→ Exercise description:
Repeat all of the records word for word, but skip any picture.
(Data begins)
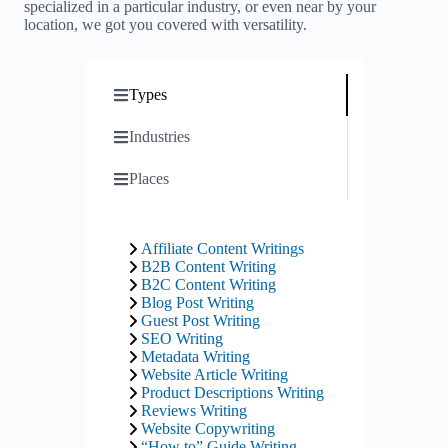
specialized in a particular industry, or even near by your
location, we got you covered with versatility.
Types
Industries
Places
Affiliate Content Writings
B2B Content Writing
B2C Content Writing
Blog Post Writing
Guest Post Writing
SEO Writing
Metadata Writing
Website Article Writing
Product Descriptions Writing
Reviews Writing
Website Copywriting
“How to” Guide Writing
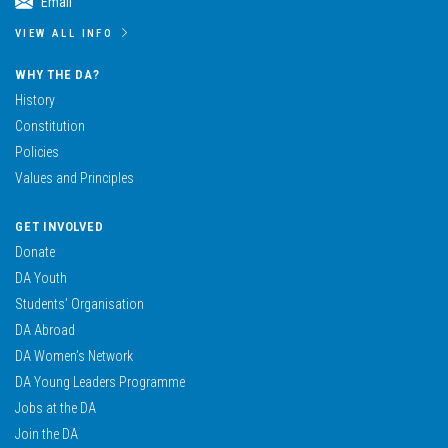
Email
VIEW ALL INFO
WHY THE DA?
History
Constitution
Policies
Values and Principles
GET INVOLVED
Donate
DA Youth
Students’ Organisation
DA Abroad
DA Women’s Network
DA Young Leaders Programme
Jobs at the DA
Join the DA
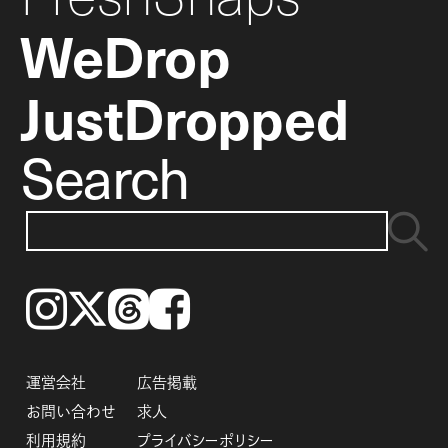
WeDrop
JustDropped
Search
Instagram
𝕏
Threads
Facebook
運営会社
広告掲載
お問い合わせ
求人
利用規約
プライバシーポリシー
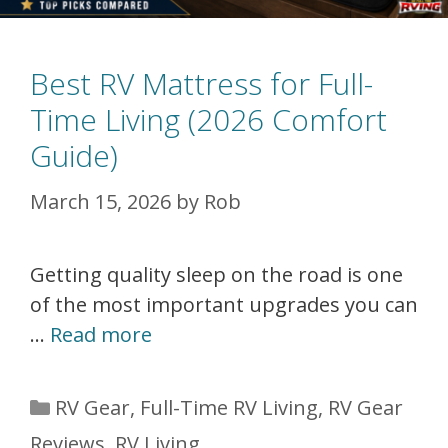
Best RV Mattress for Full-
Time Living (2026 Comfort
Guide)
March 15, 2026
by
Rob
Getting quality sleep on the road is one
of the most important upgrades you can
…
Read more
Categories
RV Gear
,
Full-Time RV Living
,
RV Gear
Reviews
,
RV Living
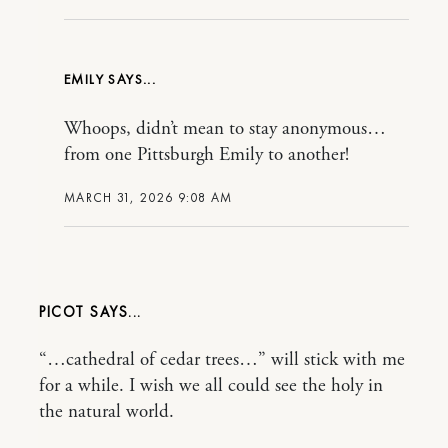
EMILY
Whoops, didn’t mean to stay anonymous…
from one Pittsburgh Emily to another!
MARCH 31, 2026 9:08 AM
PICOT
“…cathedral of cedar trees…” will stick with me
for a while. I wish we all could see the holy in
the natural world.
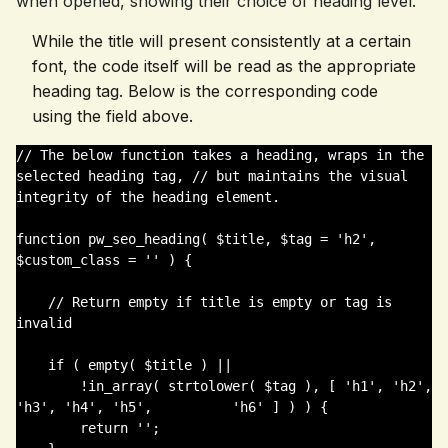
when opened, showing their choice of heading level.
While the title will present consistently at a certain
font, the code itself will be read as the appropriate
heading tag. Below is the corresponding code
using the field above.
// The below function takes a heading, wraps in the 
selected heading tag, // but maintains the visual 
integrity of the heading element. 

function pw_seo_heading( $title, $tag = 'h2', 
$custom_class = '' ) {

    // Return empty if title is empty or tag is 
invalid

    if ( empty( $title ) || 

        !in_array( strtolower( $tag ), [ 'h1', 'h2', 
'h3', 'h4', 'h5',          'h6' ] ) ) {

        return '';
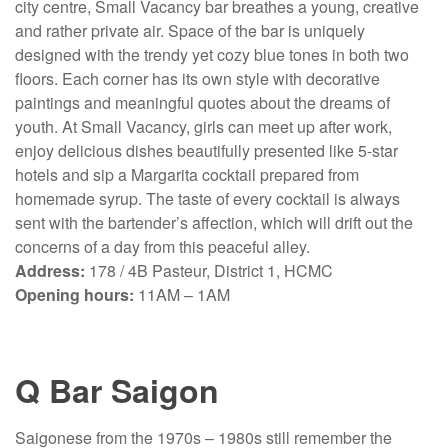
city centre, Small Vacancy bar breathes a young, creative
and rather private air. Space of the bar is uniquely
designed with the trendy yet cozy blue tones in both two
floors. Each corner has its own style with decorative
paintings and meaningful quotes about the dreams of
youth. At Small Vacancy, girls can meet up after work,
enjoy delicious dishes beautifully presented like 5-star
hotels and sip a Margarita cocktail prepared from
homemade syrup. The taste of every cocktail is always
sent with the bartender’s affection, which will drift out the
concerns of a day from this peaceful alley.
Address:
178 / 4B Pasteur, District 1, HCMC
Opening hours:
11AM – 1AM
Q Bar Saigon
Saigonese from the 1970s – 1980s still remember the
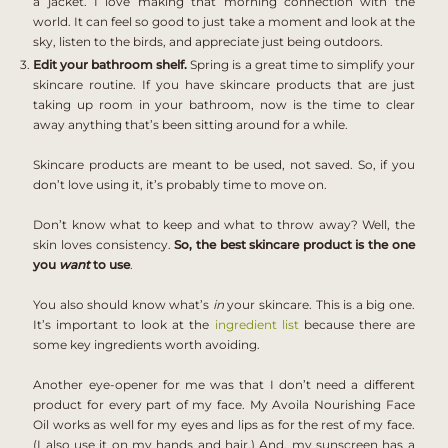
a jacket. I love making that morning connection with the
world. It can feel so good to just take a moment and look at the
sky, listen to the birds, and appreciate just being outdoors.
Edit your bathroom shelf.
Spring is a great time to simplify your
skincare routine. If you have skincare products that are just
taking up room in your bathroom, now is the time to clear
away anything that’s been sitting around for a while.
Skincare products are meant to be used, not saved. So, if you
don’t love using it, it’s probably time to move on.
Don’t know what to keep and what to throw away? Well, the
skin loves consistency.
So, the best skincare product is the one
you
want
to use
.
You also should know what’s
in
your skincare. This is a big one.
It’s important to look at the
ingredient list
because there are
some key ingredients worth avoiding.
Another eye-opener for me was that I don’t need a different
product for every part of my face. My
Avoila Nourishing Face
Oil
works as well for my eyes and lips as for the rest of my face.
(I also use it on my hands and hair.) And, my sunscreen has a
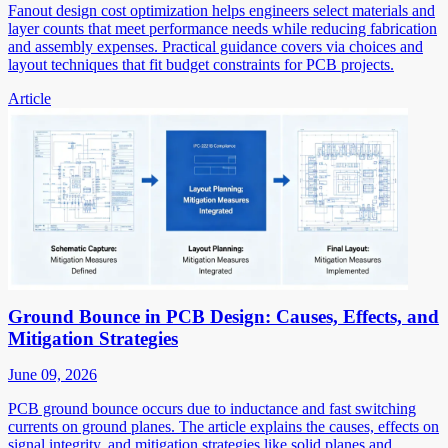
Fanout design cost optimization helps engineers select materials and
layer counts that meet performance needs while reducing fabrication
and assembly expenses. Practical guidance covers via choices and
layout techniques that fit budget constraints for PCB projects.
Article
Ground Bounce in PCB Design: Causes, Effects, and
Mitigation Strategies
June 09, 2026
PCB ground bounce occurs due to inductance and fast switching
currents on ground planes. The article explains the causes, effects on
signal integrity, and mitigation strategies like solid planes and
(Data ends)
→ Solution to this problem:
specialized in a particular industry, or even near by your
location, we got you covered with versatility.
Types
Industries
Places
Affiliate Content Writings
B2B Content Writing
B2C Content Writing
Blog Post Writing
Guest Post Writing
SEO Writing
Metadata Writing
Website Article Writing
Product Descriptions Writing
Reviews Writing
Website Copywriting
“How to” Guide Writing
Email
VIEW ALL INFO
WHY THE DA?
History
Constitution
Policies
Values and Principles
GET INVOLVED
Donate
DA Youth
Students’ Organisation
DA Abroad
DA Women’s Network
DA Young Leaders Programme
Jobs at the DA
Join the DA
WeDrop
JustDropped
Search
Instagram
𝕏
Threads
Facebook
運営会社
広告掲載
お問い合わせ
求人
利用規約
プライバシーポリシー
Best RV Mattress for Full-
Time Living (2026 Comfort
Guide)
March 15, 2026
by
Rob
Getting quality sleep on the road is one
of the most important upgrades you can
…
Read more
Categories
RV Gear
,
Full-Time RV Living
,
RV Gear
Reviews
,
RV Living
EMILY
Whoops, didn’t mean to stay anonymous…
from one Pittsburgh Emily to another!
MARCH 31, 2026 9:08 AM
PICOT
“…cathedral of cedar trees…” will stick with me
for a while. I wish we all could see the holy in
the natural world.
when opened, showing their choice of heading level.
While the title will present consistently at a certain
font, the code itself will be read as the appropriate
heading tag. Below is the corresponding code
using the field above.
// The below function takes a heading, wraps in the 
selected heading tag, // but maintains the visual 
integrity of the heading element. 

function pw_seo_heading( $title, $tag = 'h2', 
$custom_class = '' ) {

    // Return empty if title is empty or tag is 
invalid

    if ( empty( $title ) || 

        !in_array( strtolower( $tag ), [ 'h1', 'h2', 
'h3', 'h4', 'h5',          'h6' ] ) ) {

        return '';
city centre, Small Vacancy bar breathes a young, creative
and rather private air. Space of the bar is uniquely
designed with the trendy yet cozy blue tones in both two
floors. Each corner has its own style with decorative
paintings and meaningful quotes about the dreams of
youth. At Small Vacancy, girls can meet up after work,
enjoy delicious dishes beautifully presented like 5-star
hotels and sip a Margarita cocktail prepared from
homemade syrup. The taste of every cocktail is always
sent with the bartender’s affection, which will drift out the
concerns of a day from this peaceful alley.
Address:
178 / 4B Pasteur, District 1, HCMC
Opening hours:
11AM – 1AM
Q Bar Saigon
Saigonese from the 1970s – 1980s still remember the
a jacket. I love making that morning connection with the
world. It can feel so good to just take a moment and look at the
sky, listen to the birds, and appreciate just being outdoors.
Edit your bathroom shelf.
Spring is a great time to simplify your
skincare routine. If you have skincare products that are just
taking up room in your bathroom, now is the time to clear
away anything that’s been sitting around for a while.
Skincare products are meant to be used, not saved. So, if you
don’t love using it, it’s probably time to move on.
Don’t know what to keep and what to throw away? Well, the
skin loves consistency.
So, the best skincare product is the one
you
want
to use
.
You also should know what’s
in
your skincare. This is a big one.
It’s important to look at the
ingredient list
because there are
some key ingredients worth avoiding.
Another eye-opener for me was that I don’t need a different
product for every part of my face. My
Avoila Nourishing Face
Oil
works as well for my eyes and lips as for the rest of my face.
(I also use it on my hands and hair.) And, my sunscreen has a
Fanout design cost optimization helps engineers select materials and
layer counts that meet performance needs while reducing fabrication
and assembly expenses. Practical guidance covers via choices and
layout techniques that fit budget constraints for PCB projects.
Article
Ground Bounce in PCB Design: Causes, Effects, and
Mitigation Strategies
June 09, 2026
PCB ground bounce occurs due to inductance and fast switching
currents on ground planes. The article explains the causes, effects on
signal integrity, and mitigation strategies like solid planes and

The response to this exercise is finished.